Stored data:
[Start of section]

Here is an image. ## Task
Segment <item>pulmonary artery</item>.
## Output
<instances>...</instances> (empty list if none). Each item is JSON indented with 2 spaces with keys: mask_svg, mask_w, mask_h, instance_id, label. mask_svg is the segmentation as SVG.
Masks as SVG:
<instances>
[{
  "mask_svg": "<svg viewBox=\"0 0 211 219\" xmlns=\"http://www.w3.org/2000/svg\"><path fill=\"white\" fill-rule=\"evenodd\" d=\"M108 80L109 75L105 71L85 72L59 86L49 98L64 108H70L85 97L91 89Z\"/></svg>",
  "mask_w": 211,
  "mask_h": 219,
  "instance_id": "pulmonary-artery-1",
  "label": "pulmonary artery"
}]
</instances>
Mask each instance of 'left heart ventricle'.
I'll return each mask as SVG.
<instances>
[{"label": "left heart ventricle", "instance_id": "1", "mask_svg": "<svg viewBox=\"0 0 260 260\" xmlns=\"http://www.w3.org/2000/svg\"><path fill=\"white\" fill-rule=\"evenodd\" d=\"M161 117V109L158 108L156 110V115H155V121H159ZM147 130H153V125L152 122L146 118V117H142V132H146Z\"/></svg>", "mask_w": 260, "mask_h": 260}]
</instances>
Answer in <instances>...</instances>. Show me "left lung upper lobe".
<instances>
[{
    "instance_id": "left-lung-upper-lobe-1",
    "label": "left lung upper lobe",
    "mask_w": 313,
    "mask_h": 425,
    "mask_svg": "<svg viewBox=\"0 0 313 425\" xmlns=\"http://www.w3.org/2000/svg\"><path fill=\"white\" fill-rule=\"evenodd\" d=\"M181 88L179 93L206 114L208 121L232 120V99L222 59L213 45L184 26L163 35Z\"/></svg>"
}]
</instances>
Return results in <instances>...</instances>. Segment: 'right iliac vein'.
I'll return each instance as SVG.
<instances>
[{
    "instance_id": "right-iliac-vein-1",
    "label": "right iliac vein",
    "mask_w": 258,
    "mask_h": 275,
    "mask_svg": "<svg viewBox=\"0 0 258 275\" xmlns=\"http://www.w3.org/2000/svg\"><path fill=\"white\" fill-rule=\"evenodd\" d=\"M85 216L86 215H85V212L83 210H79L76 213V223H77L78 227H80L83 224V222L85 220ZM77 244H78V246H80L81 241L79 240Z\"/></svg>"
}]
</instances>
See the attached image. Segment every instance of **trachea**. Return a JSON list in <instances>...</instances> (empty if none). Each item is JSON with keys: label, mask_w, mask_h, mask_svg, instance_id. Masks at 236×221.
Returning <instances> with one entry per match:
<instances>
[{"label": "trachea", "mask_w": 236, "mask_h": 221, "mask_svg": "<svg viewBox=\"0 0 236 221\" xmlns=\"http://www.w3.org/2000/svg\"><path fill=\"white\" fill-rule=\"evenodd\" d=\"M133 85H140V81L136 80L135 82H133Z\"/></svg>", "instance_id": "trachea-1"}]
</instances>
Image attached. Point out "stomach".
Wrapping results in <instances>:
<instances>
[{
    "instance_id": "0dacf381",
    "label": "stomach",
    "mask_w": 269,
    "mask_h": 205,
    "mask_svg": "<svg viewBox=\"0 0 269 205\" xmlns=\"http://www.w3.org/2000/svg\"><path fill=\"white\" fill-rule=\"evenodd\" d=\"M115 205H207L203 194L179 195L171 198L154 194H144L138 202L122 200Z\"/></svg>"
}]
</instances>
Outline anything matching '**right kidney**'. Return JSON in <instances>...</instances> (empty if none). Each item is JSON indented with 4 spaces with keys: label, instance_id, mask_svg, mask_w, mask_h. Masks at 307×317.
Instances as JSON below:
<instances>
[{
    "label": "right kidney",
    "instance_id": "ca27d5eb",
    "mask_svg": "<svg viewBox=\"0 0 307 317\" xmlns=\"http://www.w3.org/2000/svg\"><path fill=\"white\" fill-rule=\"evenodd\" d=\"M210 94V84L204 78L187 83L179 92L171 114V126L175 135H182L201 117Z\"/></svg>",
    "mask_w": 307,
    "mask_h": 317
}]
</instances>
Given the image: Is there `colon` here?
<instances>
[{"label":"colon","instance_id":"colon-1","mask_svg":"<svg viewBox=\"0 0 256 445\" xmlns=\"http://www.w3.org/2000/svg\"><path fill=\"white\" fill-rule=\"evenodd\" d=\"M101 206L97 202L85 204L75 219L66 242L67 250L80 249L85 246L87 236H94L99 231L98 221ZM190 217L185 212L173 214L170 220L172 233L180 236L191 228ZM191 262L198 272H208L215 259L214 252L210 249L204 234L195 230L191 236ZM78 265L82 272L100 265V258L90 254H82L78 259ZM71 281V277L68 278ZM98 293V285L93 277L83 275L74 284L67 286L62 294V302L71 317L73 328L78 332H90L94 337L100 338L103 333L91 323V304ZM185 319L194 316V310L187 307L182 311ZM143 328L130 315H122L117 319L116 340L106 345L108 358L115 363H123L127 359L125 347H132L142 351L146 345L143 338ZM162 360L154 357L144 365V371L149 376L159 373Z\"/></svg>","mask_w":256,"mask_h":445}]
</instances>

[End of section]

Exercise requirements ::
Output the entries above exactly, please, with nothing dropped.

Answer ::
Here is an image. ## Task
Segment <item>pulmonary artery</item>.
## Output
<instances>...</instances> (empty list if none). Each item is JSON indented with 2 spaces with keys: mask_svg, mask_w, mask_h, instance_id, label. mask_svg is the segmentation as SVG.
Masks as SVG:
<instances>
[{
  "mask_svg": "<svg viewBox=\"0 0 211 219\" xmlns=\"http://www.w3.org/2000/svg\"><path fill=\"white\" fill-rule=\"evenodd\" d=\"M108 80L109 75L105 71L85 72L59 86L49 98L64 108H70L85 97L91 89Z\"/></svg>",
  "mask_w": 211,
  "mask_h": 219,
  "instance_id": "pulmonary-artery-1",
  "label": "pulmonary artery"
}]
</instances>
Mask each instance of 'left heart ventricle'.
I'll return each mask as SVG.
<instances>
[{"label": "left heart ventricle", "instance_id": "1", "mask_svg": "<svg viewBox=\"0 0 260 260\" xmlns=\"http://www.w3.org/2000/svg\"><path fill=\"white\" fill-rule=\"evenodd\" d=\"M161 117V109L158 108L156 110V115H155V121H159ZM147 130H153V125L152 122L146 118V117H142V132H146Z\"/></svg>", "mask_w": 260, "mask_h": 260}]
</instances>
Answer in <instances>...</instances>. Show me "left lung upper lobe".
<instances>
[{
    "instance_id": "left-lung-upper-lobe-1",
    "label": "left lung upper lobe",
    "mask_w": 313,
    "mask_h": 425,
    "mask_svg": "<svg viewBox=\"0 0 313 425\" xmlns=\"http://www.w3.org/2000/svg\"><path fill=\"white\" fill-rule=\"evenodd\" d=\"M181 88L179 93L206 114L208 121L232 120V99L222 59L213 45L184 26L163 35Z\"/></svg>"
}]
</instances>
Return results in <instances>...</instances>. Segment: 'right iliac vein'.
I'll return each instance as SVG.
<instances>
[{
    "instance_id": "right-iliac-vein-1",
    "label": "right iliac vein",
    "mask_w": 258,
    "mask_h": 275,
    "mask_svg": "<svg viewBox=\"0 0 258 275\" xmlns=\"http://www.w3.org/2000/svg\"><path fill=\"white\" fill-rule=\"evenodd\" d=\"M85 216L86 215H85V212L83 210H79L76 213V223H77L78 227H80L83 224V222L85 220ZM77 244H78V246H80L81 241L79 240Z\"/></svg>"
}]
</instances>
See the attached image. Segment every instance of **trachea**. Return a JSON list in <instances>...</instances> (empty if none). Each item is JSON with keys: label, mask_w, mask_h, mask_svg, instance_id. Masks at 236×221.
Returning <instances> with one entry per match:
<instances>
[{"label": "trachea", "mask_w": 236, "mask_h": 221, "mask_svg": "<svg viewBox=\"0 0 236 221\" xmlns=\"http://www.w3.org/2000/svg\"><path fill=\"white\" fill-rule=\"evenodd\" d=\"M133 85H140V81L136 80L135 82H133Z\"/></svg>", "instance_id": "trachea-1"}]
</instances>
Image attached. Point out "stomach".
Wrapping results in <instances>:
<instances>
[{
    "instance_id": "0dacf381",
    "label": "stomach",
    "mask_w": 269,
    "mask_h": 205,
    "mask_svg": "<svg viewBox=\"0 0 269 205\" xmlns=\"http://www.w3.org/2000/svg\"><path fill=\"white\" fill-rule=\"evenodd\" d=\"M115 205H207L203 194L179 195L171 198L154 194H144L138 202L122 200Z\"/></svg>"
}]
</instances>
Outline anything matching '**right kidney**'. Return JSON in <instances>...</instances> (empty if none). Each item is JSON indented with 4 spaces with keys: label, instance_id, mask_svg, mask_w, mask_h. Masks at 307×317.
Instances as JSON below:
<instances>
[{
    "label": "right kidney",
    "instance_id": "ca27d5eb",
    "mask_svg": "<svg viewBox=\"0 0 307 317\" xmlns=\"http://www.w3.org/2000/svg\"><path fill=\"white\" fill-rule=\"evenodd\" d=\"M210 94V84L204 78L187 83L179 92L171 114V126L175 135H182L201 117Z\"/></svg>",
    "mask_w": 307,
    "mask_h": 317
}]
</instances>
Given the image: Is there `colon` here?
<instances>
[{"label":"colon","instance_id":"colon-1","mask_svg":"<svg viewBox=\"0 0 256 445\" xmlns=\"http://www.w3.org/2000/svg\"><path fill=\"white\" fill-rule=\"evenodd\" d=\"M101 206L97 202L85 204L75 219L66 242L67 250L80 249L85 246L87 236H94L99 231L98 221ZM190 217L185 212L173 214L170 220L172 233L180 236L191 228ZM191 262L198 272H208L215 259L214 252L210 249L204 234L195 230L191 236ZM78 265L82 272L100 265V258L90 254H82L78 259ZM71 281V277L68 278ZM98 293V285L93 277L83 275L74 284L67 286L62 294V302L71 317L73 328L78 332H90L94 337L100 338L103 333L91 323V304ZM185 319L194 316V310L187 307L182 311ZM143 328L130 315H122L117 319L116 340L106 345L108 358L115 363H123L127 359L125 347H132L142 351L146 345L143 338ZM162 360L154 357L144 365V371L149 376L159 373Z\"/></svg>","mask_w":256,"mask_h":445}]
</instances>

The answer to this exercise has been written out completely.